TASK TO COMPLETE: Your copy of the lines below must match them exactly and contain no images.

SOURCE INFORMATION:
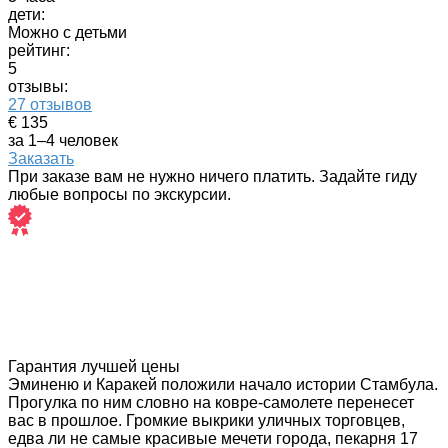
дети:
Можно с детьми
рейтинг:
5
отзывы:
27 отзывов
€ 135
за 1–4 человек
Заказать
При заказе вам не нужно ничего платить. Задайте гиду
любые вопросы по экскурсии.
Гарантия лучшей цены
Эминеню и Каракей положили начало истории Стамбула.
Прогулка по ним словно на ковре-самолете перенесет
вас в прошлое. Громкие выкрики уличных торговцев,
едва ли не самые красивые мечети города, пекарня 17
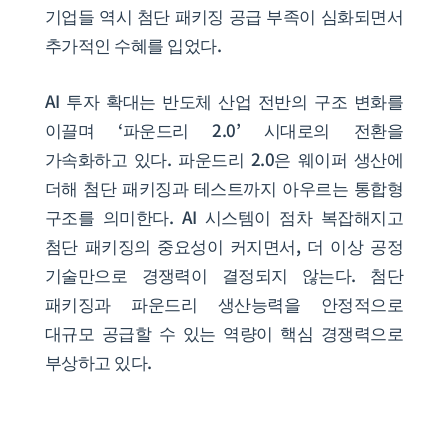
기업들 역시 첨단 패키징 공급 부족이 심화되면서
추가적인 수혜를 입었다.
AI 투자 확대는 반도체 산업 전반의 구조 변화를
이끌며 ‘파운드리 2.0’ 시대로의 전환을
가속화하고 있다. 파운드리 2.0은 웨이퍼 생산에
더해 첨단 패키징과 테스트까지 아우르는 통합형
구조를 의미한다. AI 시스템이 점차 복잡해지고
첨단 패키징의 중요성이 커지면서, 더 이상 공정
기술만으로 경쟁력이 결정되지 않는다. 첨단
패키징과 파운드리 생산능력을 안정적으로
대규모 공급할 수 있는 역량이 핵심 경쟁력으로
부상하고 있다.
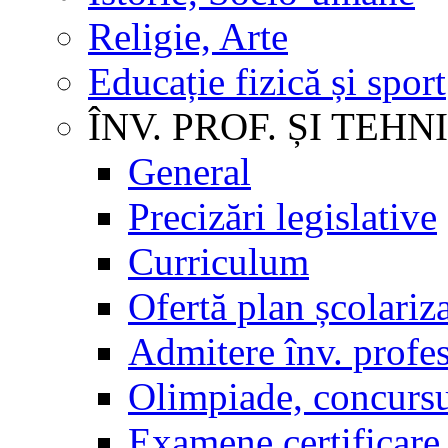
Religie, Arte
Educație fizică și sport
ÎNV. PROF. ȘI TEHN
General
Precizări legislative
Curriculum
Ofertă plan școlariz
Admitere înv. profes
Olimpiade, concursu
Examene certificare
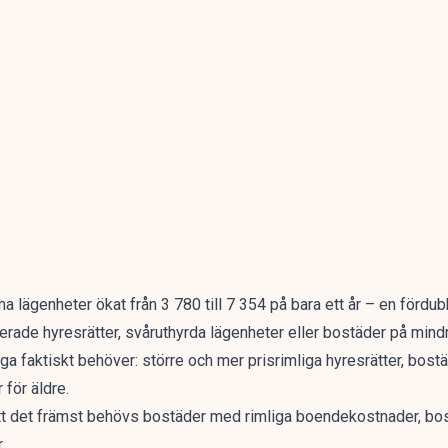
a lägenheter ökat från
3 780 till 7 354 på bara ett år – en fördub
rade hyresrätter, svåruthyrda lägenheter eller bostäder på mindre
 faktiskt behöver: större och mer prisrimliga hyresrätter, bostä
 för äldre
.
det främst behövs bostäder med rimliga boendekostnader, bost
.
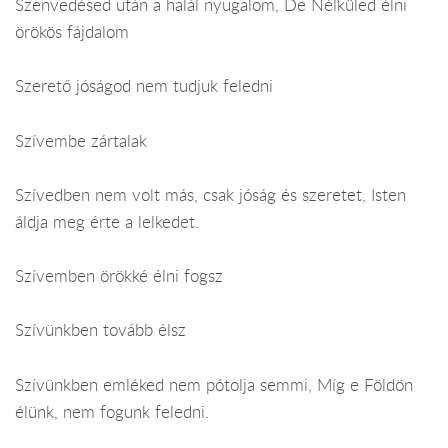
Szenvedésed után a halál nyugalom, De Nélküled élni
örökös fájdalom
Szerető jóságod nem tudjuk feledni
Szívembe zártalak
Szívedben nem volt más, csak jóság és szeretet, Isten
áldja meg érte a lelkedet.
Szívemben örökké élni fogsz
Szívünkben tovább élsz
Szívünkben emléked nem pótolja semmi, Míg e Földön
élünk, nem fogunk feledni.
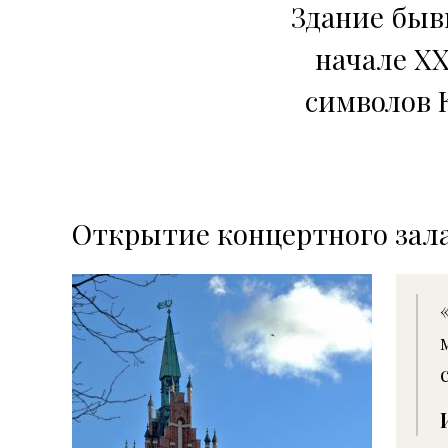
Здание быв
начале XX
символов 
Открытие концертного зал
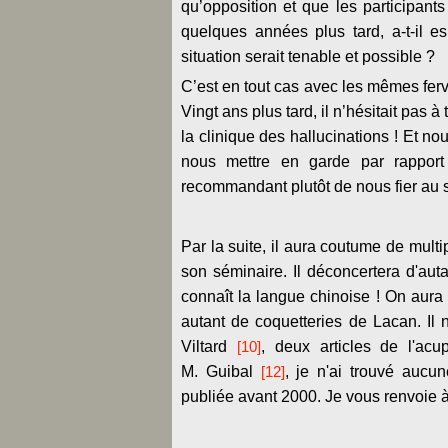
qu’opposition et que les participant
quelques années plus tard, a-t-il e
situation serait tenable et possible ?
C’est en tout cas avec les mêmes ferve
Vingt ans plus tard, il n’hésitait pas 
la clinique des hallucinations ! Et n
nous mettre en garde par rapport
recommandant plutôt de nous fier au si
Par la suite, il aura coutume de multi
son séminaire. Il déconcertera d'aut
connaît la langue chinoise ! On aur
autant de coquetteries de Lacan. Il n
Viltard
[10]
, deux articles de l'ac
M. Guibal
[12]
, je n'ai trouvé aucu
publiée avant 2000. Je vous renvoie 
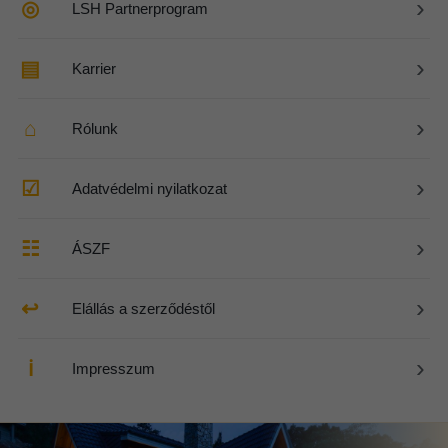
›
◎
LSH Partnerprogram
›
▤
Karrier
›
⌂
Rólunk
›
☑
Adatvédelmi nyilatkozat
›
☷
ÁSZF
›
↩
Elállás a szerződéstől
›
ℹ
Impresszum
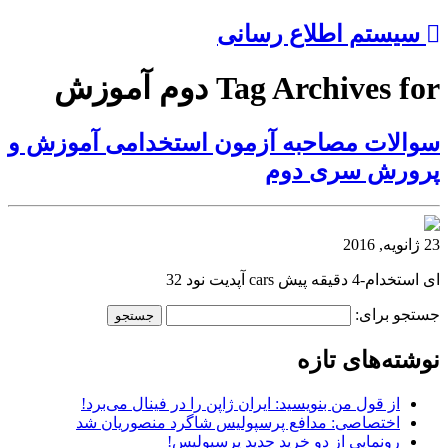
سیستم اطلاع رسانی
Tag Archives for دوم آموزش
سوالات مصاحبه آزمون استخدامی آموزش و
پرورش سری دوم
23 ژانویه, 2016
ای استخدام-4 دقیقه پیش cars آپدیت نود 32
جستجو برای:
نوشته‌های تازه
از قول من بنویسید: ایران ژاپن را در فینال می‌برد!
اختصاصی: مدافع پرسپولیس شاگرد منصوریان شد
رونمایی از دو خرید جدید پرسپولیس!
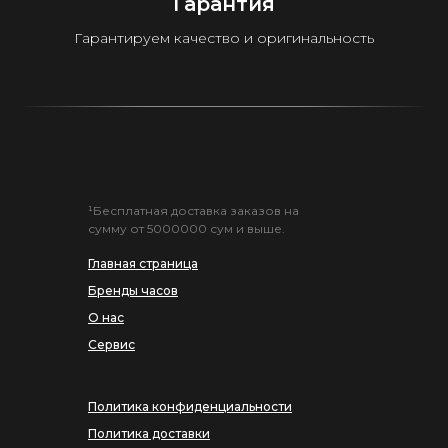
Гарантия
Гарантируем качество и оригинальность
¹Бесплатная доставка заказов на
сумму от 5000000 сум и выше.
Главная страница
Бренды часов
О нас
Сервис
Политика конфиденциальности
Политика доставки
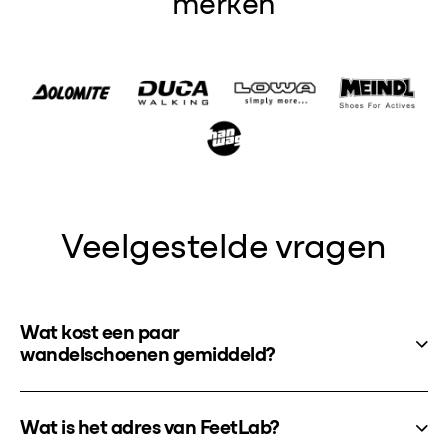
merken
Veelgestelde vragen
Wat kost een paar
wandelschoenen gemiddeld?
Wat is het adres van FeetLab?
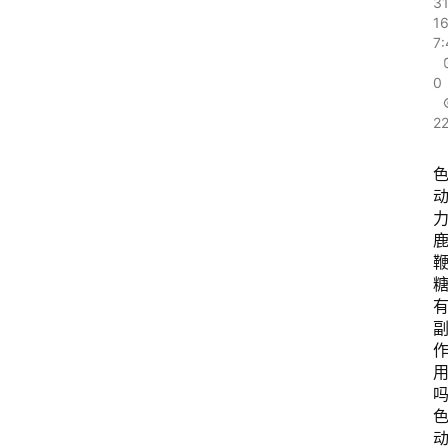
3
16
7:
0
2
吗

SOLUTION:
дети:
Можно с детьми
рейтинг:
5
отзывы:
27 отзывов
€ 135
за 1–4 человек
Заказать
При заказе вам не нужно ничего платить. Задайте гиду
любые вопросы по экскурсии.
Гарантия лучшей цены
Эминеню и Каракей положили начало истории Стамбула.
Прогулка по ним словно на ковре-самолете перенесет
вас в прошлое. Громкие выкрики уличных торговцев,
едва ли не самые красивые мечети города, пекарня 17
기업들 역시 첨단 패키징 공급 부족이 심화되면서
추가적인 수혜를 입었다.
AI 투자 확대는 반도체 산업 전반의 구조 변화를
이끌며 ‘파운드리 2.0’ 시대로의 전환을
가속화하고 있다. 파운드리 2.0은 웨이퍼 생산에
더해 첨단 패키징과 테스트까지 아우르는 통합형
구조를 의미한다. AI 시스템이 점차 복잡해지고
첨단 패키징의 중요성이 커지면서, 더 이상 공정
기술만으로 경쟁력이 결정되지 않는다. 첨단
패키징과 파운드리 생산능력을 안정적으로
대규모 공급할 수 있는 역량이 핵심 경쟁력으로
부상하고 있다.
Religie, Arte
Educație fizică și sport
ÎNV. PROF. ȘI TEHN
General
Precizări legislative
Curriculum
Ofertă plan școlariz
Admitere înv. profes
Olimpiade, concursu
Examene certificare
a lägenheter ökat från
3 780 till 7 354 på bara ett år – en fördub
rade hyresrätter, svåruthyrda lägenheter eller bostäder på mindre
 faktiskt behöver: större och mer prisrimliga hyresrätter, bostä
 för äldre
.
det främst behövs bostäder med rimliga boendekostnader, bost
.
Szenvedésed után a halál nyugalom, De Nélküled élni
örökös fájdalom
Szerető jóságod nem tudjuk feledni
Szívembe zártalak
Szívedben nem volt más, csak jóság és szeretet, Isten
áldja meg érte a lelkedet.
Szívemben örökké élni fogsz
Szívünkben tovább élsz
Szívünkben emléked nem pótolja semmi, Míg e Földön
élünk, nem fogunk feledni.
Здание быв
начале XX
символов 
Открытие концертного зал
qu’opposition et que les participant
quelques années plus tard, a-t-il e
situation serait tenable et possible ?
C’est en tout cas avec les mêmes ferve
Vingt ans plus tard, il n’hésitait pas 
la clinique des hallucinations ! Et n
nous mettre en garde par rapport
recommandant plutôt de nous fier au si
Par la suite, il aura coutume de multi
son séminaire. Il déconcertera d'aut
connaît la langue chinoise ! On aur
autant de coquetteries de Lacan. Il n
Viltard
[10]
, deux articles de l'ac
M. Guibal
[12]
, je n'ai trouvé aucu
publiée avant 2000. Je vous renvoie 
›
◎
LSH Partnerprogram
›
▤
Karrier
›
⌂
Rólunk
›
☑
Adatvédelmi nyilatkozat
›
☷
ÁSZF
›
↩
Elállás a szerződéstől
›
ℹ
Impresszum
سیستم اطلاع رسانی
Tag Archives for دوم آموزش
سوالات مصاحبه آزمون استخدامی آموزش و
پرورش سری دوم
23 ژانویه, 2016
ای استخدام-4 دقیقه پیش cars آپدیت نود 32
جستجو برای:
نوشته‌های تازه
از قول من بنویسید: ایران ژاپن را در فینال می‌برد!
اختصاصی: مدافع پرسپولیس شاگرد منصوریان شد
رونمایی از دو خرید جدید پرسپولیس!
Гарантия
Гарантируем качество и оригинальность
¹Бесплатная доставка заказов на
сумму от 5000000 сум и выше.
Главная страница
Бренды часов
О нас
Сервис
Политика конфиденциальности
Политика доставки
merken
Veelgestelde vragen
Wat kost een paar
wandelschoenen gemiddeld?
Wat is het adres van FeetLab?
3
16
7:
0
2
吗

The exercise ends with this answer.